Supplied data
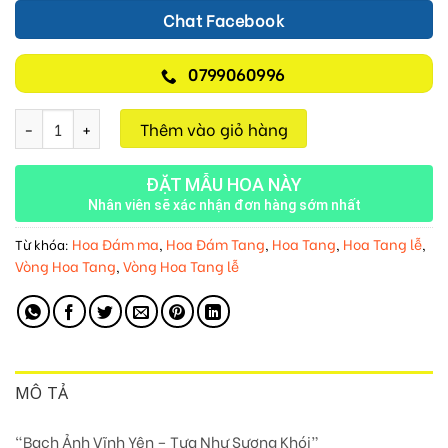
Chat Facebook
0799060996
Bạch Ảnh Vĩnh Yên M125 số lượng
Thêm vào giỏ hàng
ĐẶT MẪU HOA NÀY
Nhân viên sẽ xác nhận đơn hàng sớm nhất
Hoa Đám ma
Hoa Đám Tang
Hoa Tang
Hoa Tang lễ
Từ khóa:
,
,
,
,
Vòng Hoa Tang
Vòng Hoa Tang lễ
,
MÔ TẢ
“Bạch Ảnh Vĩnh Yên – Tựa Như Sương Khói”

What you need to do
Please go through the listing and return each line that has "Tang" in it.

Response for this exercise
Hoa Đám Tang
Hoa Tang
Hoa Tang lễ
Vòng Hoa Tang
Vòng Hoa Tang lễ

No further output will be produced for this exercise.